Pertaruhan sumberdaya mineral dan batubara (2): Eksploitasi dan Konservasi
Apa Strategi Kita?
Sebuah pertanyaan mendasar berkenaan dengan strategi pengelolaan pertambangan ke-depan adalah dikaitkan dengan situasi negara-negara dan dunia saat ini. Pertanyaannya adalah di dalam konteks ini apakah sumberdaya mineral dan batubara tersebut akan dieksploitir secara besar-besaran atau seperlunya saja dengan menyisakan untuk kepentingan jangka panjang negara dan rakyat.
Untuk itu bisa kita lihat beberapa praktek pemanfaatan sumberdaya mineral dan batubara di berbagai negara. Pertama, kita dapat melihat penerapan mekanisme ekonomi pasar khususnya untuk negara yang sudah maju, baik yang kaya dengan sumberdaya ataupun yang miskin sumberdaya alam. Kelebihannya mereka memiliki posisi tawar yang cukup tinggi dari sisi teknologi, keahlian sumberdaya manusia, modal dan infrastruktur. Dengan posisi tawar yang besar ini mereka mampu untuk melakukan investasi dan eksploitasi bahkan intervensi di negara lain untuk kepentingan negara mereka sendiri. Bahan mentah dari segala penjuru bisa dicari dan di impor untuk dikembangkan di negara mereka sendiri. Di sisi lain, kekayaan sumbeedaya mineral dan batubara yang ada di negara mereka umumnya digunakan untuk kebutuhan mereka sendiri atau hanya digunakan seperlunya saja untuk cadangan jangka panjang. Contohnya adalah negara-negara di Eropa, juga Amerika Serikat. Untuk mengamankan mekanisme pasar ini, mereka juga mengandalkan jalur politik bahkan militer bila perlu. Beberapa perang yang terjadi di kawasan Timur Tengah dan sekitarnya juga nampaknya kental dengan kepentingan persaingan dan perebutan sumberdaya alam, termasuk minyak dan bahan galian lainnya.
Di Asia, Jepang, Korea dan Taiwan juga merupakan pengimpor bahan mentah dari segala penjuru dunia.
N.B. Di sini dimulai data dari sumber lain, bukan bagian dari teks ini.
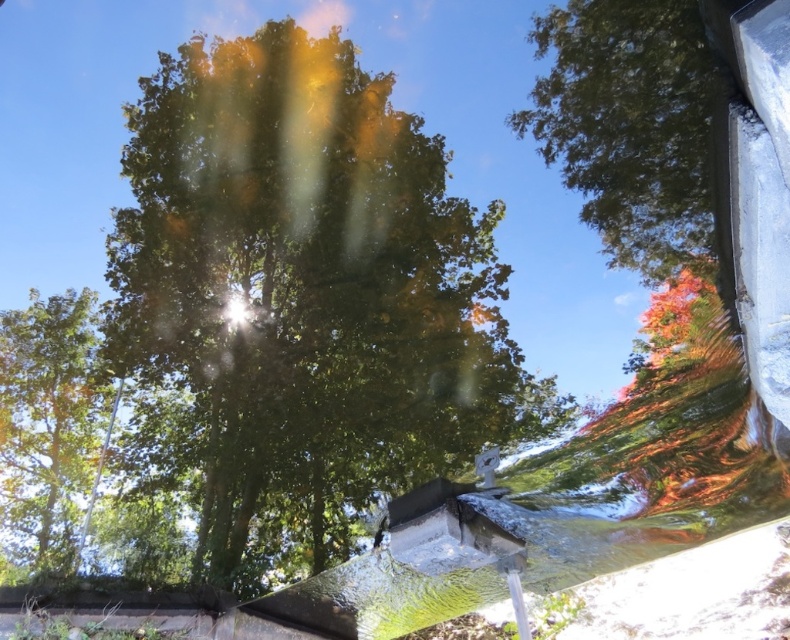 You are standing in front of a car window that reflects the scene. You want to know how far the green leafy tree at center is from you. Can you determine the distance?

The green leafy tree at center is 9.99 feet away from the camera, so it is approximately 10 feet away from you.

You are standing in the scene and want to take a photo of the green leafy tree at upper right and the green leafy tree at left. Which tree should you point your camera at first if you want to capture both in one frame without moving the camera?

You should point your camera at the green leafy tree at upper right first because it is positioned above the green leafy tree at left, so by centering the upper tree, the lower one will naturally be included in the frame.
Sebagai pengecualian bisa disebutkan antara lain Australia. Sebagai negara maju, Australia juga mengekspor bahan mentah utama atau bahan setengah jadi seperti batubara, alumina, dll. Namun perlu dicatat bahwa penduduk Australia cukup sedikit dibandingkan dengan luas daratan dan jumlah kekayaan alamnya yang sangat besar sehingga kebutuhan dalam negeri mereka juga masih sedikit.
Ke-dua, pola lain yang juga menarik untuk dievaluasi adalah dengan kebijakan yang lebih konservatif dan protektif. Contohnya adalah China dengan sumberdaya mereka yang cukup besar, mereka menerapkan kebijakan protektif dalam arti seluruh potensi alam atau mineral dan batubara mereka digunakan sepenuhnya untuk kepentingan domestik. Di sisi lain mereka masih bisa ekspansif dengan melakukan pencarian bahan mentah di segala penjuru. China adalah satu fenomena negara yang sedang berkembang sangat pesat saat ini dan mereka teramat sadar bahwa potensi sumberdaya mineral dan batubaranya adalah modal dasar, sehingga diupayakan seluruhnya untuk menggerakan roda industri di dalam negeri mereka sendiri. Hal ini satu hal yang wajar, karena mareka harus melayani rakyatnya yang jumlahnya sangat besar, saat ini lebih sudah lebih dari 1,3 miliar penduduk.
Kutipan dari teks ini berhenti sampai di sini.